* Problem to work on: Please transcribe the entries exactly and omit the images they contain.

Page images and extracted text:
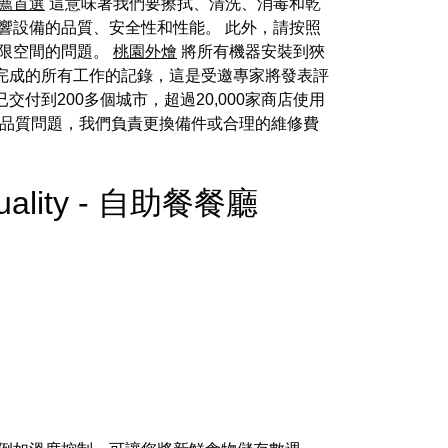
薦首選
這意味著我們要擦拭、清洗、消毒和乾
響設備的品質、安全性和性能。 此外，請按照
限空間的問題。
桃園外燴
將所有機器安裝到狹
完成的所有工作的記錄，這是受邀專家將發表評
交付到200多個城市，超過20,000家商店使用
何品質問題，我們負責更換備件或合理的維修費
g Quality - 自助餐餐廳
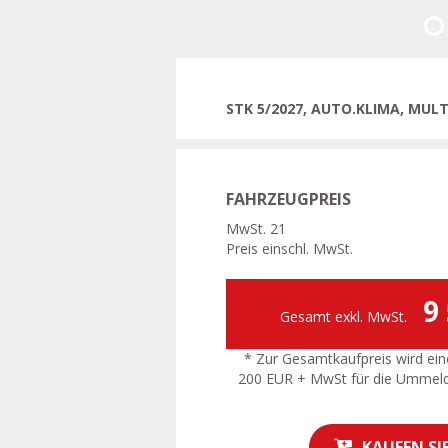
Vorhe
STK 5/2027, AUTO.KLIMA, MUL
FAHRZEUGPREIS
MwSt. 21
Preis einschl. MwSt.
9
Gesamt exkl. MwSt.
* Zur Gesamtkaufpreis wird ein
200 EUR + MwSt für die Ummel
KAUFEN SI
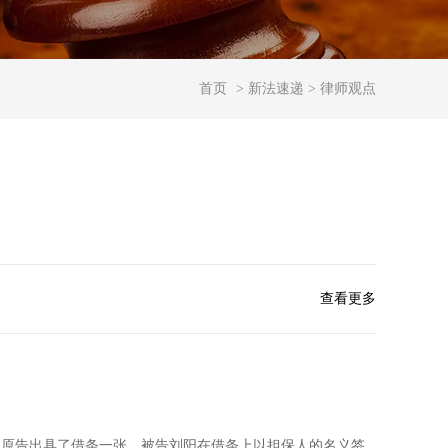
首页
> 新法速递 > 律师观点
查看更多
向原告出具了借条一张，被告刘阳在借条上以担保人的名义签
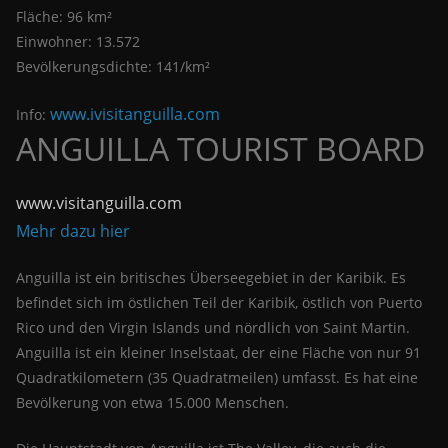
Fläche: 96 km²
Einwohner: 13.572
Bevölkerungsdichte: 141/km²
www.ivisitanguilla.com
Info:
ANGUILLA TOURIST BOARD
www.visitanguilla.com
Mehr dazu hier
Anguilla ist ein britisches Überseegebiet in der Karibik. Es
befindet sich im östlichen Teil der Karibik, östlich von Puerto
Rico und den Virgin Islands und nördlich von Saint Martin.
Anguilla ist ein kleiner Inselstaat, der eine Fläche von nur 91
Quadratkilometern (35 Quadratmeilen) umfasst. Es hat eine
Bevölkerung von etwa 15.000 Menschen.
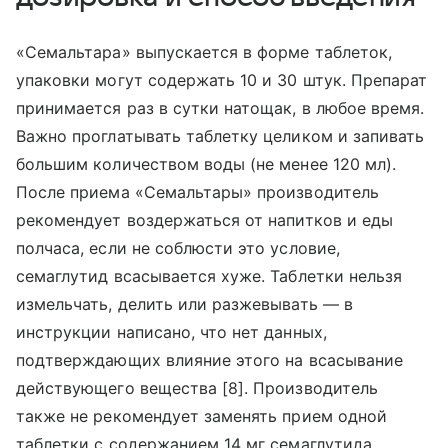
«Семальтара» выпускается в форме таблеток,
упаковки могут содержать 10 и 30 штук. Препарат
принимается раз в сутки натощак, в любое время.
Важно проглатывать таблетку целиком и запивать
большим количеством воды (не менее 120 мл).
После приема «Семальтары» производитель
рекомендует воздержаться от напитков и еды
полчаса, если не соблюсти это условие,
семаглутид всасывается хуже. Таблетки нельзя
измельчать, делить или разжевывать — в
инструкции написано, что нет данных,
подтверждающих влияние этого на всасывание
действующего вещества [8]. Производитель
также не рекомендует заменять прием одной
таблетки с содержанием 14 мг семаглутида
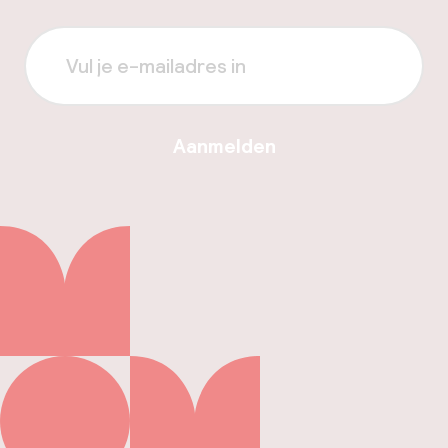
Aanmelden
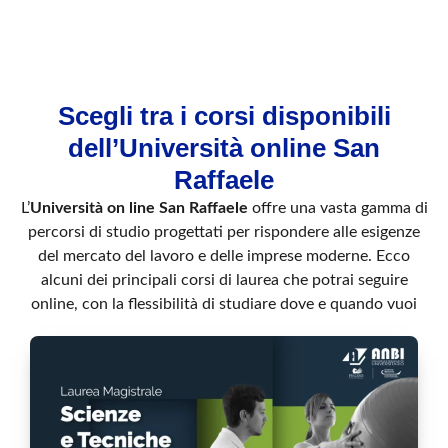
Scegli tra i corsi disponibili
dell’Università online San
Raffaele
L’
Università on line San Raffaele
offre una vasta gamma di
percorsi di studio progettati per rispondere alle esigenze
del mercato del lavoro e delle imprese moderne. Ecco
alcuni dei principali corsi di laurea che potrai seguire
online, con la flessibilità di studiare dove e quando vuoi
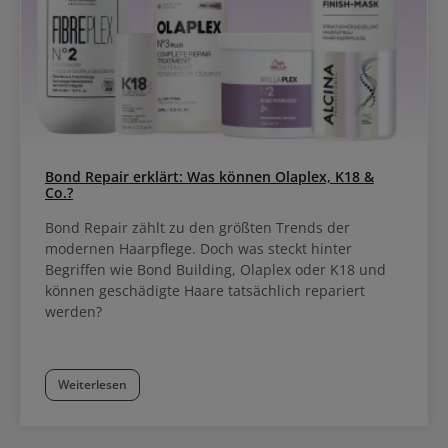
Bond Repair erklärt: Was können Olaplex, K18 &
Co.?
Bond Repair zählt zu den größten Trends der
modernen Haarpflege. Doch was steckt hinter
Begriffen wie Bond Building, Olaplex oder K18 und
können geschädigte Haare tatsächlich repariert
werden?
Weiterlesen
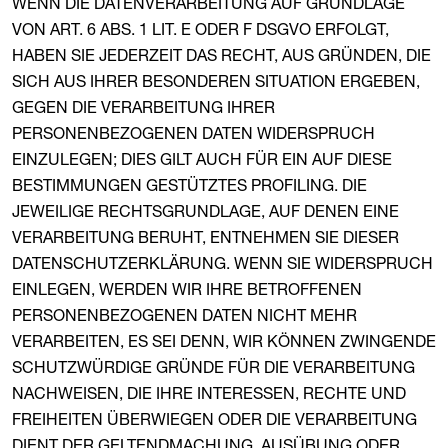
WENN DIE DATENVERARBEITUNG AUF GRUNDLAGE
VON ART. 6 ABS. 1 LIT. E ODER F DSGVO ERFOLGT,
HABEN SIE JEDERZEIT DAS RECHT, AUS GRÜNDEN, DIE
SICH AUS IHRER BESONDEREN SITUATION ERGEBEN,
GEGEN DIE VERARBEITUNG IHRER
PERSONENBEZOGENEN DATEN WIDERSPRUCH
EINZULEGEN; DIES GILT AUCH FÜR EIN AUF DIESE
BESTIMMUNGEN GESTÜTZTES PROFILING. DIE
JEWEILIGE RECHTSGRUNDLAGE, AUF DENEN EINE
VERARBEITUNG BERUHT, ENTNEHMEN SIE DIESER
DATENSCHUTZERKLÄRUNG. WENN SIE WIDERSPRUCH
EINLEGEN, WERDEN WIR IHRE BETROFFENEN
PERSONENBEZOGENEN DATEN NICHT MEHR
VERARBEITEN, ES SEI DENN, WIR KÖNNEN ZWINGENDE
SCHUTZWÜRDIGE GRÜNDE FÜR DIE VERARBEITUNG
NACHWEISEN, DIE IHRE INTERESSEN, RECHTE UND
FREIHEITEN ÜBERWIEGEN ODER DIE VERARBEITUNG
DIENT DER GELTENDMACHUNG, AUSÜBUNG ODER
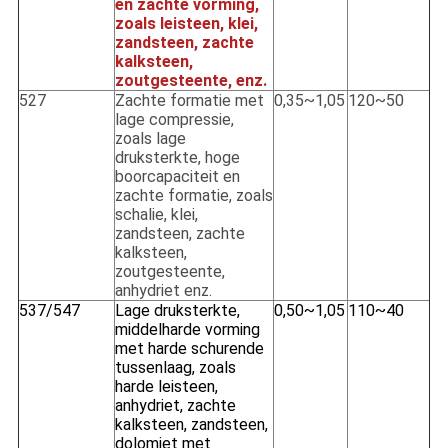
en zachte vorming,
zoals leisteen, klei,
zandsteen, zachte
kalksteen,
zoutgesteente, enz.
527
Zachte formatie met
0,35~1,05
120~50
lage compressie,
zoals lage
druksterkte, hoge
boorcapaciteit en
zachte formatie, zoals
schalie, klei,
zandsteen, zachte
kalksteen,
zoutgesteente,
anhydriet enz.
537/547
Lage druksterkte,
0,50~1,05
110~40
middelharde vorming
met harde schurende
tussenlaag, zoals
harde leisteen,
anhydriet, zachte
kalksteen, zandsteen,
dolomiet met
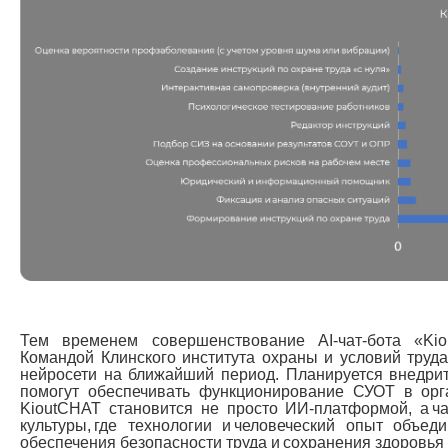
Тем временем совершенствование AI-чат-бота «Ki
Командой Клинского института охраны и условий труд
нейросети на ближайший период. Планируется внедри
помогут обеспечивать функционирование СУОТ в орг
KioutCHAT становится не просто ИИ-платформой, а ч
культуры, где технологии и человеческий опыт объе
обеспечения безопасности труда и сохранения здоровья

* Your solution:
薦首選
這意味著我們要擦拭、清洗、消毒和乾
響設備的品質、安全性和性能。 此外，請按照
限空間的問題。
桃園外燴
將所有機器安裝到狹
完成的所有工作的記錄，這是受邀專家將發表評
交付到200多個城市，超過20,000家商店使用
何品質問題，我們負責更換備件或合理的維修費
g Quality - 自助餐餐廳
Vorhe
STK 5/2027, AUTO.KLIMA, MUL
FAHRZEUGPREIS
MwSt. 21
Preis einschl. MwSt.
9
Gesamt exkl. MwSt.
* Zur Gesamtkaufpreis wird ein
200 EUR + MwSt für die Ummel
KAUFEN SI
首页
> 新法速递 > 律师观点
查看更多
向原告出具了借条一张，被告刘阳在借条上以担保人的名义签
Fläche: 96 km²
Einwohner: 13.572
Bevölkerungsdichte: 141/km²
www.ivisitanguilla.com
Info:
ANGUILLA TOURIST BOARD
www.visitanguilla.com
Mehr dazu hier
Anguilla ist ein britisches Überseegebiet in der Karibik. Es
befindet sich im östlichen Teil der Karibik, östlich von Puerto
Rico und den Virgin Islands und nördlich von Saint Martin.
Anguilla ist ein kleiner Inselstaat, der eine Fläche von nur 91
Quadratkilometern (35 Quadratmeilen) umfasst. Es hat eine
Bevölkerung von etwa 15.000 Menschen.
«Семальтара» выпускается в форме таблеток,
упаковки могут содержать 10 и 30 штук. Препарат
принимается раз в сутки натощак, в любое время.
Важно проглатывать таблетку целиком и запивать
большим количеством воды (не менее 120 мл).
После приема «Семальтары» производитель
рекомендует воздержаться от напитков и еды
полчаса, если не соблюсти это условие,
семаглутид всасывается хуже. Таблетки нельзя
измельчать, делить или разжевывать — в
инструкции написано, что нет данных,
подтверждающих влияние этого на всасывание
действующего вещества [8]. Производитель
также не рекомендует заменять прием одной
таблетки с содержанием 14 мг семаглутида
Aanmelden
Scegli tra i corsi disponibili
dell’Università online San
Raffaele
L’
Università on line San Raffaele
offre una vasta gamma di
percorsi di studio progettati per rispondere alle esigenze
del mercato del lavoro e delle imprese moderne. Ecco
alcuni dei principali corsi di laurea che potrai seguire
online, con la flessibilità di studiare dove e quando vuoi
Bond Repair erklärt: Was können Olaplex, K18 &
Co.?
Bond Repair zählt zu den größten Trends der
modernen Haarpflege. Doch was steckt hinter
Begriffen wie Bond Building, Olaplex oder K18 und
können geschädigte Haare tatsächlich repariert
werden?
Weiterlesen
WENN DIE DATENVERARBEITUNG AUF GRUNDLAGE
VON ART. 6 ABS. 1 LIT. E ODER F DSGVO ERFOLGT,
HABEN SIE JEDERZEIT DAS RECHT, AUS GRÜNDEN, DIE
SICH AUS IHRER BESONDEREN SITUATION ERGEBEN,
GEGEN DIE VERARBEITUNG IHRER
PERSONENBEZOGENEN DATEN WIDERSPRUCH
EINZULEGEN; DIES GILT AUCH FÜR EIN AUF DIESE
BESTIMMUNGEN GESTÜTZTES PROFILING. DIE
JEWEILIGE RECHTSGRUNDLAGE, AUF DENEN EINE
VERARBEITUNG BERUHT, ENTNEHMEN SIE DIESER
DATENSCHUTZERKLÄRUNG. WENN SIE WIDERSPRUCH
EINLEGEN, WERDEN WIR IHRE BETROFFENEN
PERSONENBEZOGENEN DATEN NICHT MEHR
VERARBEITEN, ES SEI DENN, WIR KÖNNEN ZWINGENDE
SCHUTZWÜRDIGE GRÜNDE FÜR DIE VERARBEITUNG
NACHWEISEN, DIE IHRE INTERESSEN, RECHTE UND
FREIHEITEN ÜBERWIEGEN ODER DIE VERARBEITUNG
DIENT DER GELTENDMACHUNG, AUSÜBUNG ODER
en zachte vorming,
zoals leisteen, klei,
zandsteen, zachte
kalksteen,
zoutgesteente, enz.
527
Zachte formatie met
0,35~1,05
120~50
lage compressie,
zoals lage
druksterkte, hoge
boorcapaciteit en
zachte formatie, zoals
schalie, klei,
zandsteen, zachte
kalksteen,
zoutgesteente,
anhydriet enz.
537/547
Lage druksterkte,
0,50~1,05
110~40
middelharde vorming
met harde schurende
tussenlaag, zoals
harde leisteen,
anhydriet, zachte
kalksteen, zandsteen,
dolomiet met
Тем временем совершенствование AI-чат-бота «Ki
Командой Клинского института охраны и условий труд
нейросети на ближайший период. Планируется внедри
помогут обеспечивать функционирование СУОТ в орг
KioutCHAT становится не просто ИИ-платформой, а ч
культуры, где технологии и человеческий опыт объе
обеспечения безопасности труда и сохранения здоровья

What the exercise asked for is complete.